The outlier (NoRM 3_14) potentially highlights two important aspects of our hypothesized relationship between mechanics and diagenetic history. First, this sample is anomalously cement-poor and clay-rich compared with the samples that we investigated, and therefore the opening of pores within deforming clay aggregates is enhanced relative to fracturing (Figure 5A). Second, the OM in this sample appears to be especially particulate and pore-rich (Figure 5B). Thus, there is an intrinsic high porosity at the submicron scale that is not widely observed in the other siliceous samples. Though clearly limited by the few number of samples that we observed, this hypothesis highlights how thermal maturation leading to OM porosity is one control, whereas cementation and the heterogeneous distribution of clay mineral content is another, and the two together can lead to anomalous porosity increases during hydraulic fracturing.
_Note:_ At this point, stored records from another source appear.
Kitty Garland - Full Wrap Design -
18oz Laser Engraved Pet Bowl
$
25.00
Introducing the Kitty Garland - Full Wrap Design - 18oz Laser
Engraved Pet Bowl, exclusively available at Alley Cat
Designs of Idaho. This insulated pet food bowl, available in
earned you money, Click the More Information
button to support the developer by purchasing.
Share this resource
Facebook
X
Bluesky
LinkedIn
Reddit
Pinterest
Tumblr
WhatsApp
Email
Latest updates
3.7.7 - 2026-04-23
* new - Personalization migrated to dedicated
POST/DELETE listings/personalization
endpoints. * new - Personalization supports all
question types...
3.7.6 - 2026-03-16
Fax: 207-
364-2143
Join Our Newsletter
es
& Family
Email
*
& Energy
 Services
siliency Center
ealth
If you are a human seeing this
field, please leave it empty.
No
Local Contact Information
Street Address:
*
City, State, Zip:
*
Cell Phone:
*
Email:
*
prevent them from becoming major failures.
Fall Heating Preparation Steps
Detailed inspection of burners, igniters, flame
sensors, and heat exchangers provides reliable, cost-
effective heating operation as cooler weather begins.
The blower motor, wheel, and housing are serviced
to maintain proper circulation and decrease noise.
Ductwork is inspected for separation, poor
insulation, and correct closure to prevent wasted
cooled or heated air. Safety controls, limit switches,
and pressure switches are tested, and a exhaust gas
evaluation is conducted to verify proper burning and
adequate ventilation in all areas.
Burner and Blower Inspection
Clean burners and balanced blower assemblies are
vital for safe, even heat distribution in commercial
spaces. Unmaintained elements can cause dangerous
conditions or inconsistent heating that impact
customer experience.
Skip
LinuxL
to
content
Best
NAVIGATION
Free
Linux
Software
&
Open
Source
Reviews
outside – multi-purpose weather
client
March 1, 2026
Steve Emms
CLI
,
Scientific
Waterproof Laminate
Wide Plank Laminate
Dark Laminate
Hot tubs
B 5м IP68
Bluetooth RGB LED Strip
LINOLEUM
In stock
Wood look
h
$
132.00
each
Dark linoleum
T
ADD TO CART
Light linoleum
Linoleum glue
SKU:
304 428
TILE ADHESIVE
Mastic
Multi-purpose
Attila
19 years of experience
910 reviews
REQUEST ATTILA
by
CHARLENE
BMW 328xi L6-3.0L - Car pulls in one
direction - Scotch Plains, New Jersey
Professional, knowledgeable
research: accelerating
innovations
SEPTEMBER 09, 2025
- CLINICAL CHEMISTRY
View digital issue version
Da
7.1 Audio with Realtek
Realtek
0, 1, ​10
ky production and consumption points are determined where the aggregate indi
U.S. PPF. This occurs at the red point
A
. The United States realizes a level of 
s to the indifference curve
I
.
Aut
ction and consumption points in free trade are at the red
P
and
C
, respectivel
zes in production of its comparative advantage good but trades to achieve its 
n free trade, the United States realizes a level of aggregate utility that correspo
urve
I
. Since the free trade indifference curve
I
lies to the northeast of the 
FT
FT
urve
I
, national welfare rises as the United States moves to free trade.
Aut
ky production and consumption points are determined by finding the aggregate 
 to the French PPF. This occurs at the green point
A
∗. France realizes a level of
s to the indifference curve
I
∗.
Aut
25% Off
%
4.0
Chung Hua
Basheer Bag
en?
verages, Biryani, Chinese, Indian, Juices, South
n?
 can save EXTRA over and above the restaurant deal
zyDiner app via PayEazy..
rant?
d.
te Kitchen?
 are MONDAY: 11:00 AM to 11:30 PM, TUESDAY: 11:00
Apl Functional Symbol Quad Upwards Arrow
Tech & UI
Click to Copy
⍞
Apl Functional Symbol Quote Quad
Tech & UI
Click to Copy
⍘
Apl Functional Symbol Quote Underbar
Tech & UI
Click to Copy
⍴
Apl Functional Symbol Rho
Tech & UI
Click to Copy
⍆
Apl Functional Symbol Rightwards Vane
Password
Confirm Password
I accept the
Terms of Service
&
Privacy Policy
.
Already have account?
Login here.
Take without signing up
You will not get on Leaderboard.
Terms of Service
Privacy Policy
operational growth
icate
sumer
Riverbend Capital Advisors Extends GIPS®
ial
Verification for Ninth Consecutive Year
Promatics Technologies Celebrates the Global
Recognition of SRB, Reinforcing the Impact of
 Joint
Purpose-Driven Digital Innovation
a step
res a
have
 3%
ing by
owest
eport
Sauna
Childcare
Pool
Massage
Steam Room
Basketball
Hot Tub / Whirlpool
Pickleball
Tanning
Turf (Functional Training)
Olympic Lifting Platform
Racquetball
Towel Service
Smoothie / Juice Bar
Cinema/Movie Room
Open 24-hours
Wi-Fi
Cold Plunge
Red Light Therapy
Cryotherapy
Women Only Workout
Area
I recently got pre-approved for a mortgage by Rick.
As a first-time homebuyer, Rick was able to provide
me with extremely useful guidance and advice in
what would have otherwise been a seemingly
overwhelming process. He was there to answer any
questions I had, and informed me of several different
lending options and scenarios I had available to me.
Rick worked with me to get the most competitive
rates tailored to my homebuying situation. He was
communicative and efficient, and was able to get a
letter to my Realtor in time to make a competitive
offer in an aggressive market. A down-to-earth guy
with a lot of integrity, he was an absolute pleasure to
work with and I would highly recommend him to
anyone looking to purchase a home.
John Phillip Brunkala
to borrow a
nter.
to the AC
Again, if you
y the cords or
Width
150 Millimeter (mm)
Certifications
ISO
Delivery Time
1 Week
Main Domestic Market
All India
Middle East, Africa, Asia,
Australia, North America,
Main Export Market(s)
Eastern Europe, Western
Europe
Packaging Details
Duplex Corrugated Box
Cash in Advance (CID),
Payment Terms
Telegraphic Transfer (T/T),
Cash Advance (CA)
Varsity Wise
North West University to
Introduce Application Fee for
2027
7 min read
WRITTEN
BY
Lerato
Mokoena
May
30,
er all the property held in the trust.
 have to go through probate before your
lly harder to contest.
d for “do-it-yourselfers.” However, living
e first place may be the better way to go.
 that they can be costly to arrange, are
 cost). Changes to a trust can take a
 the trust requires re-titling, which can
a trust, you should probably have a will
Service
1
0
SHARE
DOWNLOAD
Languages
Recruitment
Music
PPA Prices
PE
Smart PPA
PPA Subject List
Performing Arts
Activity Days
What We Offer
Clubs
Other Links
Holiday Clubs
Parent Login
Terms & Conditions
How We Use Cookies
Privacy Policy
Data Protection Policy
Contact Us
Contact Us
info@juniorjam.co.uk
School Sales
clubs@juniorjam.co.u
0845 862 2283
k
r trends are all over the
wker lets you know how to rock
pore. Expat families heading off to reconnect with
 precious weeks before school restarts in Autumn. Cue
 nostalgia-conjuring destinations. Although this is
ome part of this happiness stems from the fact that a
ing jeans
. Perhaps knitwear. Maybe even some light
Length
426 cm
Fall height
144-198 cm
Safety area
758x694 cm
Effect of the Shape of Organic Matter

The SEM images of intact samples (Figure 3) suggest that the siliceous samples had more fine-scale OM laminations than the calcareous samples. The mechanically soft (OM and clay) and stiff minerals (quartz and carbonate) were more discretely partitioned in laminae for siliceous samples. Under shear deformation, fractures propagated into the OM-rich soft zone at the mechanical contrast of the two layers. SEM imagery of failed samples (Figures 4, 5) indicates that the fracture further propagated along the OM boundary and into the OM pores. Previous research has shown that OM, especially kerogen, has a lower modulus than surrounding carbonate and silicate grains (Eliyahu et al., 2015; Emmanuel et al., 2016), and that some kinds of OM can fracture under certain circumstances (Daigle et al., 2017). In contrast, the clay in the shale matrix exhibits ductile (distributed) deformational textures that formed through grain rearrangements and porosity closure during deformation (Dehandschutter et al., 2004; Laurich et al., 2014). We suggest that the laminations of OM may further enhance its brittle nature, allowing the interconnection of the fractures and the OM pores. This is consistent with gas adsorption results in Figures 810, where the siliceous samples systematically displayed stronger pore volume responses after the shear deformation.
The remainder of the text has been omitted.